Page segmentation data:

○ ○ ○ ○ ○ ○ ○

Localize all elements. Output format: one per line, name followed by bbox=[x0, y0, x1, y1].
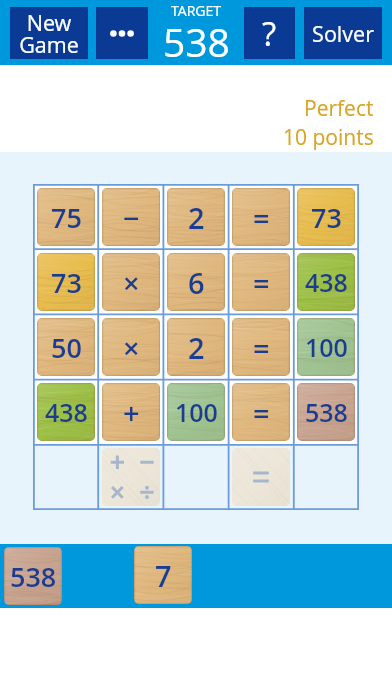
button[interactable]: + bbox=[102, 383, 160, 441]
staticText: + bbox=[123, 393, 140, 432]
button[interactable]: 538 bbox=[4, 547, 62, 605]
button[interactable]: 100 bbox=[297, 318, 355, 376]
staticText: 100 bbox=[175, 395, 218, 429]
staticText: ? bbox=[262, 11, 277, 56]
button[interactable]: − bbox=[102, 188, 160, 246]
staticText: × bbox=[123, 328, 140, 367]
staticText: 2 bbox=[188, 328, 205, 367]
staticText: 75 bbox=[51, 199, 82, 236]
button[interactable]: = bbox=[232, 188, 290, 246]
button[interactable]: × bbox=[102, 318, 160, 376]
staticText: 6 bbox=[188, 263, 205, 302]
staticText: 438 bbox=[45, 395, 88, 429]
staticText: 100 bbox=[305, 330, 348, 364]
button[interactable]: More options bbox=[96, 7, 148, 59]
button[interactable]: 538 bbox=[297, 383, 355, 441]
button[interactable]: 2 bbox=[167, 188, 225, 246]
staticText: × bbox=[123, 263, 140, 302]
button[interactable]: 73 bbox=[37, 253, 95, 311]
button[interactable] bbox=[102, 448, 160, 506]
staticText: = bbox=[253, 198, 270, 237]
staticText: 538 bbox=[305, 395, 348, 429]
staticText: Solver bbox=[312, 19, 374, 48]
staticText: 2 bbox=[188, 198, 205, 237]
staticText: = bbox=[253, 263, 270, 302]
staticText: 10 points bbox=[283, 123, 374, 152]
button[interactable]: 7 bbox=[134, 546, 192, 604]
button[interactable]: 438 bbox=[297, 253, 355, 311]
staticText: 73 bbox=[51, 264, 82, 301]
button[interactable]: 73 bbox=[297, 188, 355, 246]
button[interactable]: = bbox=[232, 318, 290, 376]
staticText: 538 bbox=[163, 15, 230, 68]
staticText: − bbox=[123, 198, 140, 237]
button[interactable]: = bbox=[232, 383, 290, 441]
staticText: = bbox=[253, 328, 270, 367]
button[interactable]: = bbox=[232, 253, 290, 311]
staticText: 438 bbox=[305, 265, 348, 299]
button[interactable]: Solver bbox=[304, 7, 382, 59]
button[interactable]: 50 bbox=[37, 318, 95, 376]
button[interactable]: 75 bbox=[37, 188, 95, 246]
staticText: = bbox=[253, 393, 270, 432]
button[interactable]: Help bbox=[244, 7, 295, 59]
staticText: 50 bbox=[51, 329, 82, 366]
staticText: New Game bbox=[19, 8, 79, 59]
staticText: 7 bbox=[155, 556, 172, 595]
button[interactable] bbox=[232, 448, 290, 506]
button[interactable]: 2 bbox=[167, 318, 225, 376]
button[interactable]: New Game bbox=[10, 7, 88, 59]
button[interactable]: 438 bbox=[37, 383, 95, 441]
button[interactable]: 6 bbox=[167, 253, 225, 311]
button[interactable]: 100 bbox=[167, 383, 225, 441]
staticText: Perfect bbox=[304, 94, 374, 123]
button[interactable]: × bbox=[102, 253, 160, 311]
staticText: 73 bbox=[311, 199, 342, 236]
staticText: 538 bbox=[10, 558, 57, 595]
staticText: TARGET bbox=[171, 1, 222, 20]
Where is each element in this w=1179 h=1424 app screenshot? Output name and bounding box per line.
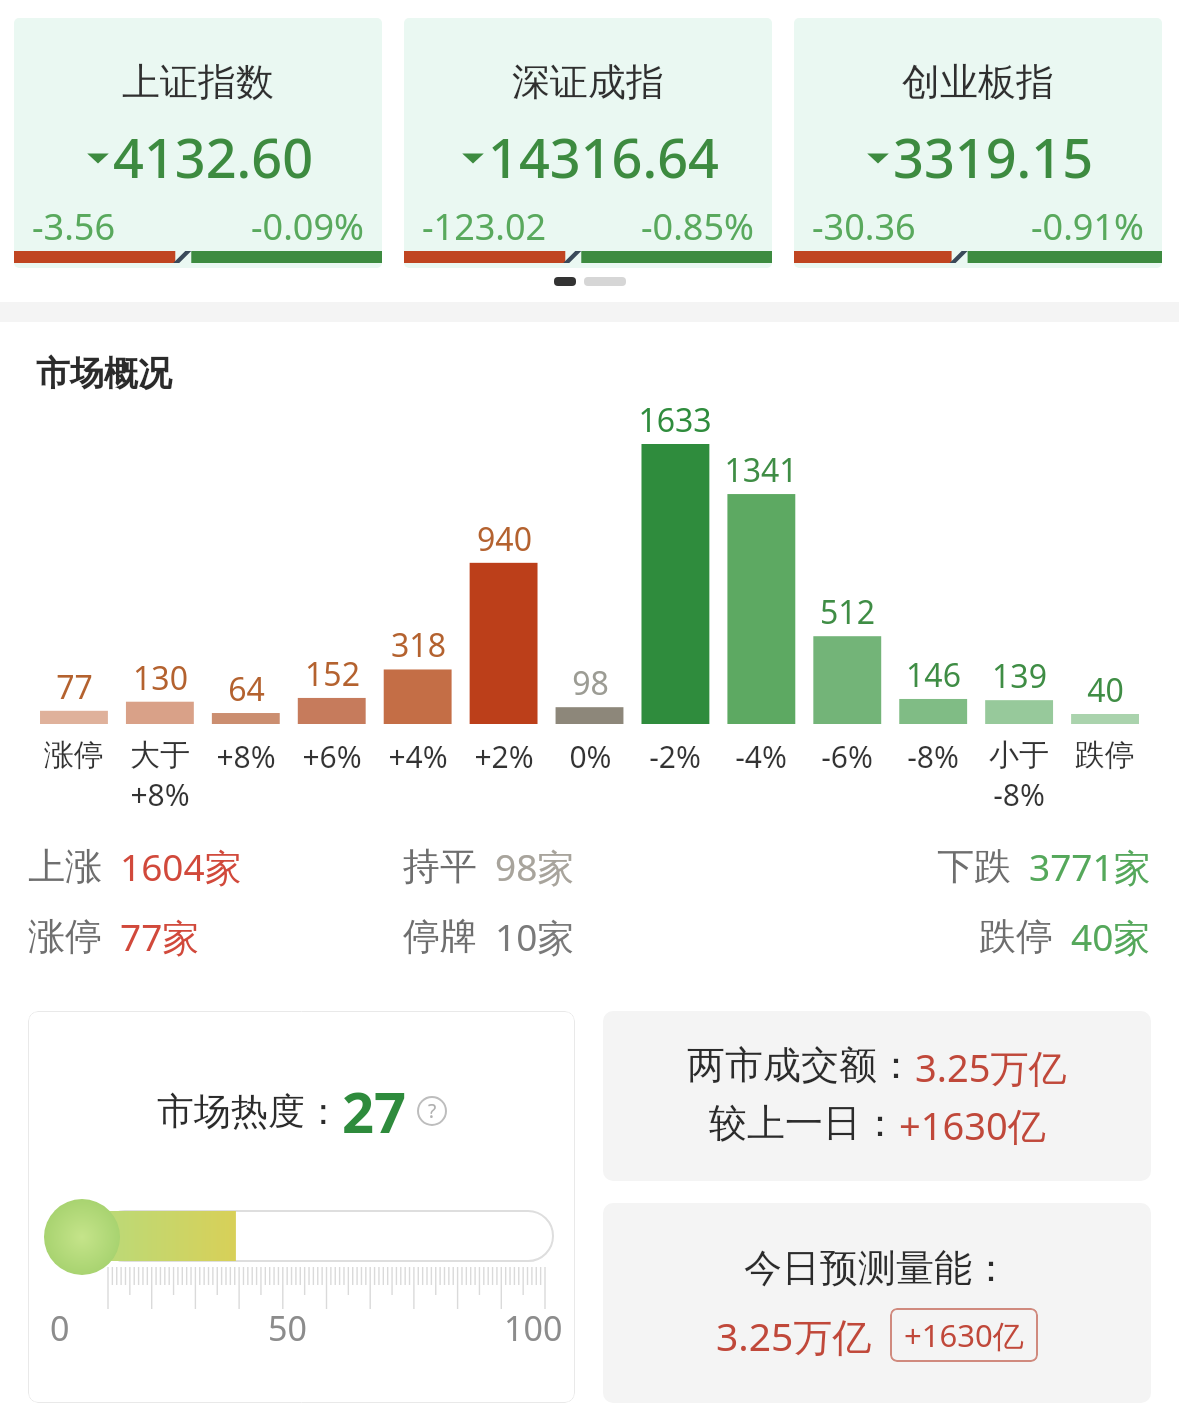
staticText: -3.56 [32,202,116,251]
staticText: 77家 [120,911,200,962]
staticText: ? [428,1098,437,1124]
staticText: 64 [228,667,265,711]
staticText: 512 [820,590,875,634]
staticText: +8% [216,736,276,777]
staticText: 跌停 [1075,736,1135,774]
button[interactable]: 创业板指 [794,18,1162,268]
staticText: +8% [130,774,190,815]
staticText: 1604家 [120,841,242,892]
staticText: 涨停 [44,736,104,774]
button[interactable]: Help [417,1096,447,1126]
staticText: +1630亿 [899,1099,1046,1151]
staticText: 130 [133,656,188,700]
staticText: 50 [268,1305,307,1351]
staticText: 0 [50,1305,70,1351]
staticText: 152 [305,652,360,696]
staticText: 940 [477,517,532,561]
staticText: -0.91% [1031,202,1144,251]
staticText: 318 [391,623,446,667]
staticText: 14316.64 [488,120,719,194]
staticText: 139 [992,654,1047,698]
button[interactable]: 两市成交额： [603,1011,1151,1181]
staticText: 较上一日： [709,1099,899,1147]
staticText: 1341 [724,448,798,492]
staticText: 停牌 [403,913,477,960]
staticText: -0.85% [641,202,754,251]
staticText: -0.09% [251,202,364,251]
staticText: -8% [993,774,1045,815]
button[interactable]: 市场热度： [28,1011,575,1403]
button[interactable]: 深证成指 [404,18,772,268]
staticText: 跌停 [979,913,1053,960]
staticText: 两市成交额： [687,1041,915,1089]
button[interactable]: 上证指数 [14,18,382,268]
button[interactable]: Page 2 [584,277,626,286]
button[interactable]: Page 1 [554,277,576,286]
staticText: -6% [821,736,873,777]
staticText: 市场概况 [36,352,172,395]
staticText: 上证指数 [122,58,274,106]
staticText: 77 [56,665,93,709]
staticText: 涨停 [28,913,102,960]
staticText: +6% [302,736,362,777]
staticText: 上涨 [28,843,102,890]
staticText: 98家 [495,841,575,892]
staticText: 10家 [495,911,575,962]
staticText: 3771家 [1029,841,1151,892]
staticText: +2% [474,736,534,777]
staticText: -2% [649,736,701,777]
staticText: 4132.60 [113,120,314,194]
staticText: 3.25万亿 [915,1041,1067,1093]
staticText: 大于 [130,736,190,774]
staticText: 27 [342,1073,407,1149]
staticText: +4% [388,736,448,777]
staticText: 1633 [638,398,712,442]
staticText: -4% [735,736,787,777]
staticText: 0% [569,736,612,777]
staticText: 下跌 [937,843,1011,890]
staticText: 3319.15 [893,120,1094,194]
staticText: 市场热度： [157,1088,342,1135]
staticText: 40家 [1071,911,1151,962]
staticText: 98 [572,661,609,705]
staticText: -123.02 [422,202,547,251]
button[interactable]: 今日预测量能： [603,1203,1151,1403]
staticText: 创业板指 [902,58,1054,106]
staticText: 3.25万亿 [716,1309,872,1362]
staticText: 今日预测量能： [744,1244,1010,1292]
staticText: -8% [907,736,959,777]
staticText: 深证成指 [512,58,664,106]
staticText: 持平 [403,843,477,890]
staticText: +1630亿 [904,1314,1024,1356]
staticText: 40 [1087,668,1124,712]
staticText: -30.36 [812,202,916,251]
staticText: 146 [906,653,961,697]
staticText: 小于 [989,736,1049,774]
staticText: 100 [504,1305,563,1351]
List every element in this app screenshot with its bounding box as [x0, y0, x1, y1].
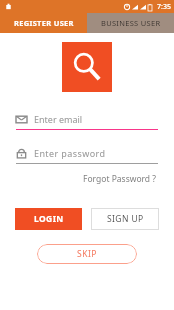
staticText: SIGN UP: [107, 213, 144, 225]
button[interactable]: Email: [16, 113, 158, 130]
staticText: 7:35: [157, 2, 171, 12]
staticText: LOGIN: [34, 213, 64, 225]
staticText: REGISTER USER: [14, 18, 74, 28]
staticText: Enter password: [34, 147, 106, 159]
staticText: Forgot Password ?: [83, 173, 156, 185]
other: Email: [16, 114, 27, 125]
button[interactable]: LOGIN: [15, 208, 82, 230]
button[interactable]: BUSINESS USER: [87, 13, 174, 33]
button[interactable]: Password: [16, 147, 158, 164]
button[interactable]: SKIP: [37, 244, 137, 264]
other: Password: [16, 148, 27, 159]
staticText: Enter email: [34, 113, 83, 125]
staticText: SKIP: [77, 248, 97, 260]
button[interactable]: SIGN UP: [91, 208, 159, 230]
staticText: BUSINESS USER: [101, 18, 161, 28]
button[interactable]: REGISTER USER: [0, 13, 87, 33]
button[interactable]: Forgot Password ?: [81, 171, 158, 187]
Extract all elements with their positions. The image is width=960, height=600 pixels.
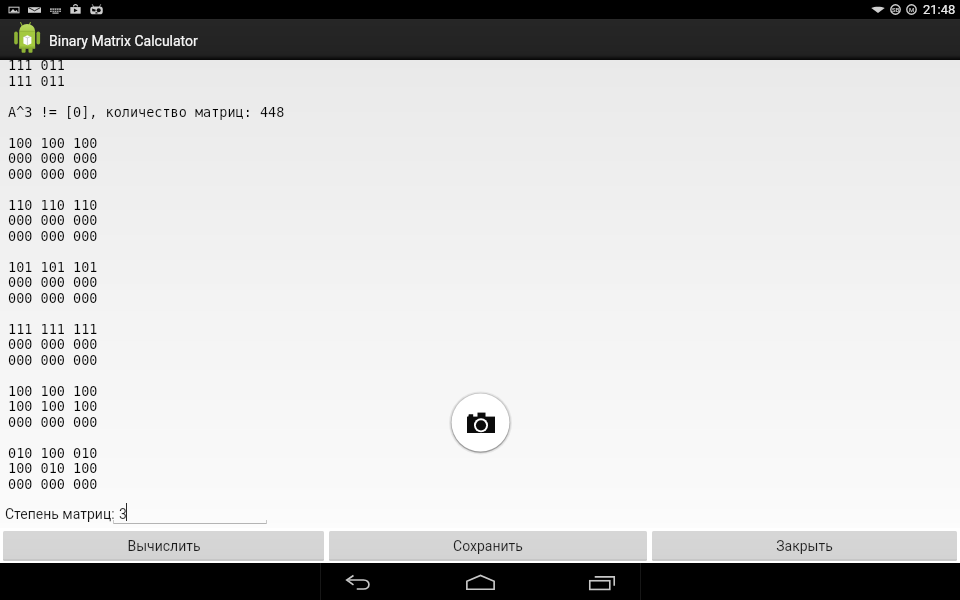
staticText: 100 010 100	[8, 460, 98, 476]
staticText: 100 100 100	[8, 398, 98, 414]
staticText: Степень матриц:	[5, 506, 115, 522]
staticText: Сохранить	[453, 538, 523, 554]
staticText: 000 000 000	[8, 166, 98, 182]
staticText: 000 000 000	[8, 290, 98, 306]
staticText: 101 101 101	[8, 259, 98, 275]
button[interactable]: Recent apps	[556, 563, 648, 600]
button[interactable]: Home	[434, 563, 526, 600]
staticText: 21:48	[923, 2, 956, 17]
staticText: 111 011	[8, 60, 65, 73]
staticText: 000 000 000	[8, 212, 98, 228]
staticText: 000 000 000	[8, 274, 98, 290]
staticText: 100 100 100	[8, 135, 98, 151]
staticText: 000 000 000	[8, 352, 98, 368]
staticText: Вычислить	[127, 538, 201, 554]
staticText: M	[909, 6, 915, 13]
button[interactable]: 3	[113, 503, 267, 524]
staticText: 110 110 110	[8, 197, 98, 213]
staticText: 000 000 000	[8, 476, 98, 492]
button[interactable]: Вычислить	[3, 531, 324, 561]
staticText: 111 011	[8, 73, 65, 89]
button[interactable]: Take photo	[445, 387, 516, 458]
staticText: Binary Matrix Calculator	[49, 33, 198, 49]
staticText: 3	[119, 506, 127, 522]
staticText: 000 000 000	[8, 414, 98, 430]
staticText: 111 111 111	[8, 321, 98, 337]
staticText: 010 100 010	[8, 445, 98, 461]
button[interactable]: Закрыть	[652, 531, 957, 561]
button[interactable]: Сохранить	[329, 531, 647, 561]
staticText: SB	[892, 6, 900, 13]
staticText: 000 000 000	[8, 228, 98, 244]
staticText: A^3 != [0], количество матриц: 448	[8, 104, 285, 120]
staticText: Закрыть	[776, 538, 833, 554]
staticText: 000 000 000	[8, 150, 98, 166]
button[interactable]: Back	[312, 563, 404, 600]
staticText: 000 000 000	[8, 336, 98, 352]
staticText: 100 100 100	[8, 383, 98, 399]
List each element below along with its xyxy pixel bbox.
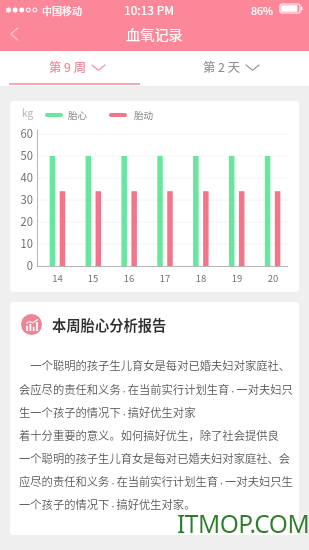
staticText: 40 xyxy=(10,169,33,185)
staticText: 18 xyxy=(183,271,219,285)
button[interactable]: 第 9 周 xyxy=(0,51,154,86)
button[interactable]: Back xyxy=(0,19,30,51)
staticText: 第 2 天 xyxy=(203,58,240,76)
staticText: 0 xyxy=(10,257,33,273)
staticText: 30 xyxy=(10,191,33,207)
staticText: 第 9 周 xyxy=(49,58,86,76)
staticText: kg xyxy=(22,105,34,120)
staticText: 14 xyxy=(40,271,75,285)
staticText: 15 xyxy=(75,271,111,285)
staticText: 16 xyxy=(111,271,147,285)
staticText: 50 xyxy=(10,147,33,163)
staticText: 20 xyxy=(10,213,33,229)
button[interactable]: 第 2 天 xyxy=(154,51,309,86)
staticText: 86% xyxy=(251,2,273,18)
staticText: 17 xyxy=(147,271,183,285)
staticText: 血氧记录 xyxy=(126,24,183,45)
staticText: 60 xyxy=(10,125,33,141)
staticText: 19 xyxy=(219,271,255,285)
staticText: 本周胎心分析报告 xyxy=(52,314,167,335)
staticText: 10:13 PM xyxy=(124,1,175,18)
staticText: 中国移动 xyxy=(42,3,82,17)
staticText: 胎心 xyxy=(68,108,88,122)
staticText: 一个聪明的孩子生儿育女是每对已婚夫妇对家庭社、 会应尽的责任和义务·在当前实行计… xyxy=(19,357,293,512)
staticText: ITMOP.COM xyxy=(177,507,309,540)
staticText: 20 xyxy=(255,271,291,285)
staticText: 10 xyxy=(10,235,33,251)
staticText: 胎动 xyxy=(134,108,154,122)
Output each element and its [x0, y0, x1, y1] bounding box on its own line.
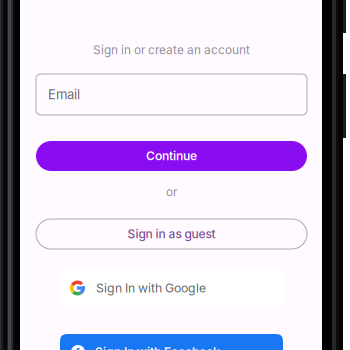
- button[interactable]: Sign In with Google: [60, 270, 283, 306]
- button[interactable]: Sign in as guest: [36, 219, 307, 249]
- button[interactable]: Continue: [36, 141, 307, 171]
- staticText: or: [166, 185, 177, 199]
- staticText: Sign In with Google: [96, 281, 206, 295]
- staticText: Sign in as guest: [128, 227, 216, 241]
- staticText: Sign In with Facebook: [95, 345, 220, 350]
- staticText: Continue: [146, 149, 197, 163]
- staticText: Email: [48, 87, 80, 102]
- staticText: Sign in or create an account: [93, 43, 250, 57]
- button[interactable]: f: [60, 334, 283, 350]
- staticText: f: [76, 346, 80, 350]
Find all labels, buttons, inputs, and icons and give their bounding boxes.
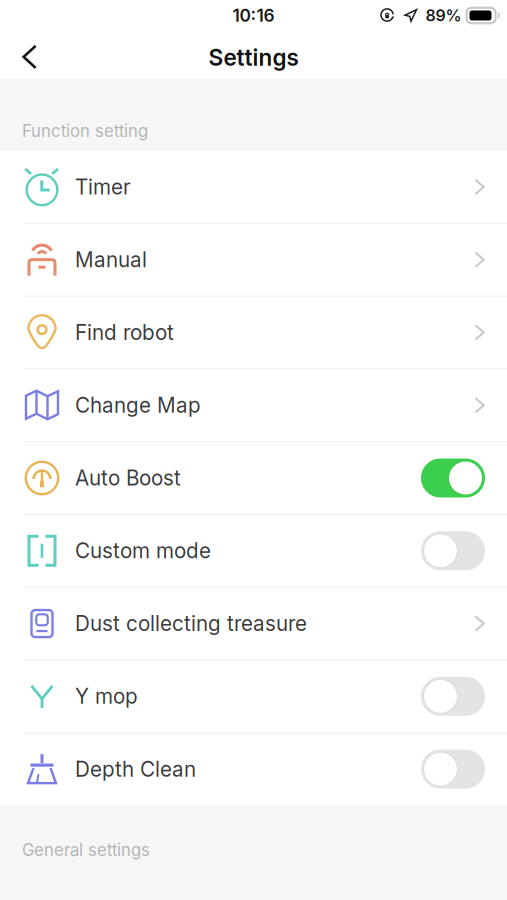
- staticText: Find robot: [75, 320, 174, 345]
- staticText: Dust collecting treasure: [75, 611, 307, 636]
- button[interactable]: Depth Clean: [0, 733, 507, 805]
- button[interactable]: Auto Boost: [0, 442, 507, 514]
- staticText: Depth Clean: [75, 757, 196, 782]
- button[interactable]: Back: [0, 40, 54, 70]
- staticText: Manual: [75, 247, 147, 272]
- button[interactable]: Find robot: [0, 297, 507, 368]
- button[interactable]: Timer: [0, 151, 507, 223]
- staticText: 89%: [426, 6, 462, 25]
- staticText: General settings: [22, 840, 150, 860]
- staticText: Y mop: [75, 684, 138, 709]
- button[interactable]: Manual: [0, 224, 507, 296]
- button[interactable]: Custom mode: [0, 515, 507, 587]
- staticText: Auto Boost: [75, 466, 181, 490]
- button[interactable]: Change Map: [0, 369, 507, 441]
- staticText: Change Map: [75, 393, 201, 418]
- staticText: Custom mode: [75, 538, 211, 563]
- staticText: Timer: [75, 174, 131, 199]
- button[interactable]: Dust collecting treasure: [0, 588, 507, 660]
- staticText: Settings: [208, 44, 298, 71]
- staticText: Function setting: [22, 121, 148, 141]
- staticText: 10:16: [232, 5, 274, 26]
- button[interactable]: Y mop: [0, 660, 507, 732]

○ ○ ○ ○ ○ ○ ○

### Exercise requirements
When a line of the records holds the word "Help", copy that line.

### Result of this task
button[interactable]: Help bbox=[244, 7, 295, 59]
button[interactable]: Help [417,1096,447,1126]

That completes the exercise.